┏━━

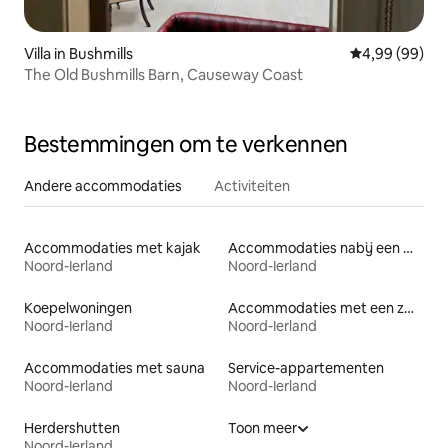
Villa in Bushmills
Gemiddelde be
4,99 (99)
The Old Bushmills Barn, Causeway Coast
Bestemmingen om te verkennen
Andere accommodaties
Activiteiten
Accommodaties met kajak
Accommodaties nabij een meer
Noord-Ierland
Noord-Ierland
Koepelwoningen
Accommodaties met een zwembad
Noord-Ierland
Noord-Ierland
Accommodaties met sauna
Service-appartementen
Noord-Ierland
Noord-Ierland
Herdershutten
Toon meer
Noord-Ierland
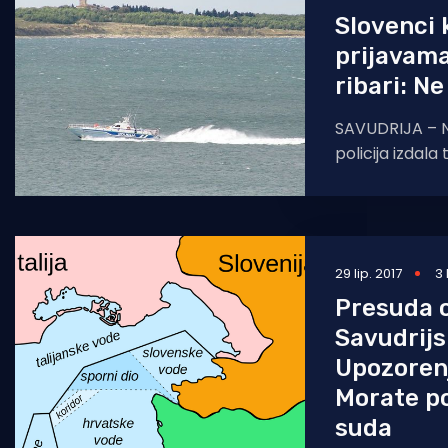
Slovenci 
prijavama
ribari: N
SAVUDRIJA – N
policija izdala
slovenskim poli
susjedna strana
hrvatske ribar
29 lip. 2017
3
Presuda o
Savudrijsk
Upozorenj
Morate po
suda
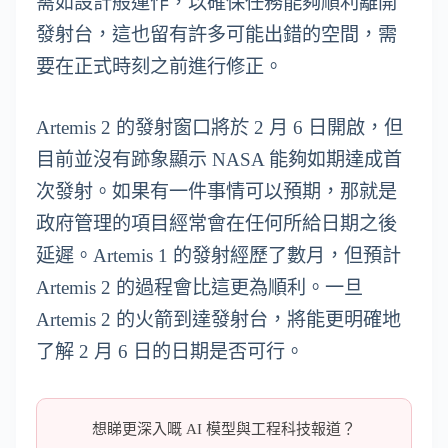
需如設計般運作，以確保任務能夠順利離開
發射台，這也留有許多可能出錯的空間，需
要在正式時刻之前進行修正。
Artemis 2 的發射窗口將於 2 月 6 日開啟，但
目前並沒有跡象顯示 NASA 能夠如期達成首
次發射。如果有一件事情可以預期，那就是
政府管理的項目經常會在任何所給日期之後
延遲。Artemis 1 的發射經歷了數月，但預計
Artemis 2 的過程會比這更為順利。一旦
Artemis 2 的火箭到達發射台，將能更明確地
了解 2 月 6 日的日期是否可行。
想睇更深入嘅 AI 模型與工程科技報道？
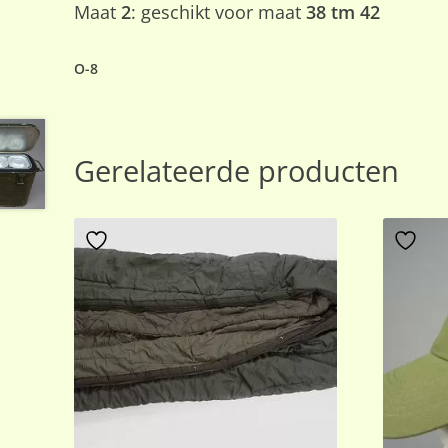
Maat
2
: geschikt voor maat
38 tm 42
O-8
Gerelateerde producten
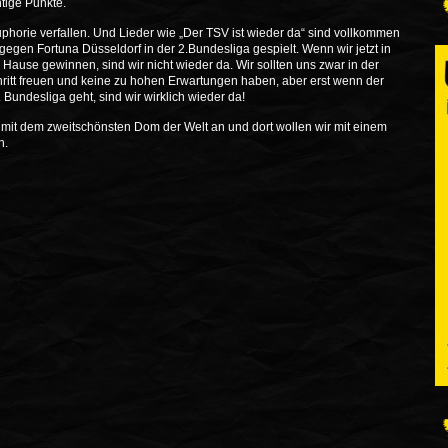
htige Punkte.
phorie verfallen. Und Lieder wie „Der TSV ist wieder da“ sind vollkommen
egen Fortuna Düsseldorf in der 2.Bundesliga gespielt. Wenn wir jetzt in
 Hause gewinnen, sind wir nicht wieder da. Wir sollten uns zwar in der
chritt freuen und keine zu hohen Erwartungen haben, aber erst wenn der
. Bundesliga geht, sind wir wirklich wieder da!
t mit dem zweitschönsten Dom der Welt an und dort wollen wir mit einem
n.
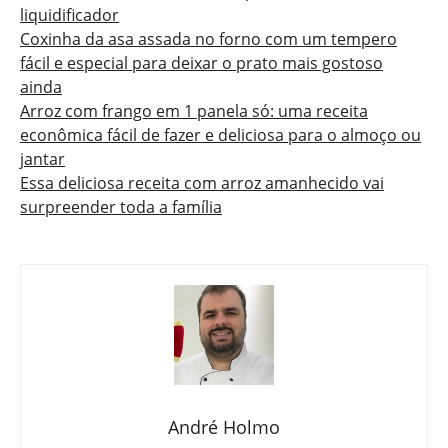
liquidificador
Coxinha da asa assada no forno com um tempero
fácil e especial para deixar o prato mais gostoso
ainda
Arroz com frango em 1 panela só: uma receita
econômica fácil de fazer e deliciosa para o almoço ou
jantar
Essa deliciosa receita com arroz amanhecido vai
surpreender toda a família
André Holmo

┗━━

* WORK INSTRUCTION
Your task is a word-for-word transcription of the entries, leaving out all pictures.

* WRITTEN RESPONSE
Villa in Bushmills
Gemiddelde be
4,99 (99)
The Old Bushmills Barn, Causeway Coast
Bestemmingen om te verkennen
Andere accommodaties
Activiteiten
Accommodaties met kajak
Accommodaties nabij een meer
Noord-Ierland
Noord-Ierland
Koepelwoningen
Accommodaties met een zwembad
Noord-Ierland
Noord-Ierland
Accommodaties met sauna
Service-appartementen
Noord-Ierland
Noord-Ierland
Herdershutten
Toon meer
Noord-Ierland
Slovenci 
prijavama
ribari: N
SAVUDRIJA – N
policija izdala
slovenskim poli
susjedna strana
hrvatske ribar
29 lip. 2017
3
Presuda o
Savudrijsk
Upozorenj
Morate po
suda
需如設計般運作，以確保任務能夠順利離開
發射台，這也留有許多可能出錯的空間，需
要在正式時刻之前進行修正。
Artemis 2 的發射窗口將於 2 月 6 日開啟，但
目前並沒有跡象顯示 NASA 能夠如期達成首
次發射。如果有一件事情可以預期，那就是
政府管理的項目經常會在任何所給日期之後
延遲。Artemis 1 的發射經歷了數月，但預計
Artemis 2 的過程會比這更為順利。一旦
Artemis 2 的火箭到達發射台，將能更明確地
了解 2 月 6 日的日期是否可行。
想睇更深入嘅 AI 模型與工程科技報道？
Maat
2
: geschikt voor maat
38 tm 42
O-8
Gerelateerde producten
htige Punkte.
phorie verfallen. Und Lieder wie „Der TSV ist wieder da“ sind vollkommen
egen Fortuna Düsseldorf in der 2.Bundesliga gespielt. Wenn wir jetzt in
 Hause gewinnen, sind wir nicht wieder da. Wir sollten uns zwar in der
chritt freuen und keine zu hohen Erwartungen haben, aber erst wenn der
. Bundesliga geht, sind wir wirklich wieder da!
t mit dem zweitschönsten Dom der Welt an und dort wollen wir mit einem
n.
liquidificador
Coxinha da asa assada no forno com um tempero
fácil e especial para deixar o prato mais gostoso
ainda
Arroz com frango em 1 panela só: uma receita
econômica fácil de fazer e deliciosa para o almoço ou
jantar
Essa deliciosa receita com arroz amanhecido vai
surpreender toda a família
André Holmo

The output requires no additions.